Unfortunately, these fears are not without their real-world manifestations. Recently, the Pound fell to a record low against the US dollar, dipping to exchange rates which had not been seen since the height of the global financial crisis in 2009. Additionally, the Pound appears to have fallen up to 9% against the Euro Dollar, leading some experts to believe that a more staggering collapse of the Pound could be imminent as the Brexit vote nears. Adding fuel to the fire, HSBC has recently announced that their analysts have predicted that the value of the Pound may fall up to 20% more if the UK were, indeed, to leave the EU behind. Such pricing fluctuations would have staggering consequences in the UK, with import and export activities being severely disrupted.
In a prepared statement regarding the issue of GBP volatility, Justin Urquhart-Stewart, a representative of noted investing firm 7 Investment Management, stated, “Sterling is going to be as soggy as the British weather, and until the EU referendum is out of the way, the uncertainty is going to get worse.….You never know which way currency is going to go, but if you have a holiday booked I would get at least half of your currency now; maybe even more. I cannot see why the pound will get any stronger.”
There is, of course, no method by which the fine details of the fx markets can be accurately predicted for the upcoming months. Suffice to say, however, that there is a growing consensus that the Pound will, for better or worse, face turbulent waters for the rest of this year. Because of this, many financial advisors are recommending that those individuals seeking to enjoy a European or international holiday abroad this summer would do well to begin withdrawing the cash they plan on using during their travels now. According to David Black, the founder of noted financial analysis firm DJB Research, “If you know you are definitely going away this summer and you have the cash to spare, then it might be an idea to work out how much spending money you will need and get half now”.

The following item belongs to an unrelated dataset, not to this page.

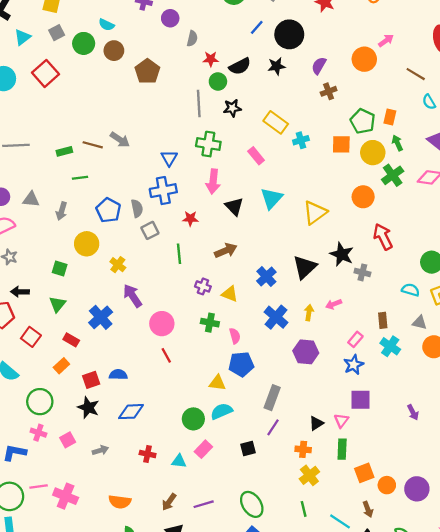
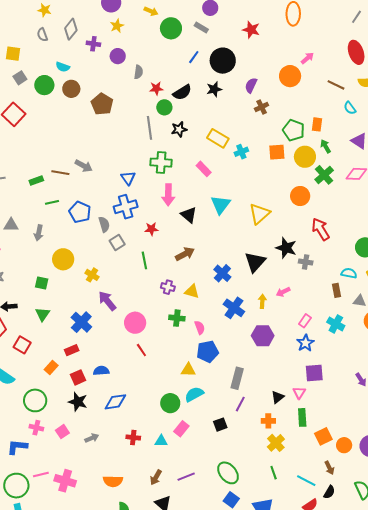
blue pentagon: (108, 210) -> (80, 212), moved
brown rectangle: (383, 320) -> (337, 290), moved
red rectangle: (71, 340) -> (72, 350), moved, turned -48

More information regarding the fate of the Pound will likely reveal itself in the upcoming months. Until then, those individuals who do plan on using their finances for international activities are advised to keep a watchful eye on the fx rates as they fluctuate. Although a rally in the Pound has been predicted in the event of a “stay” vote during Brexit, it is far too early to determine whether or not this will, indeed, occur.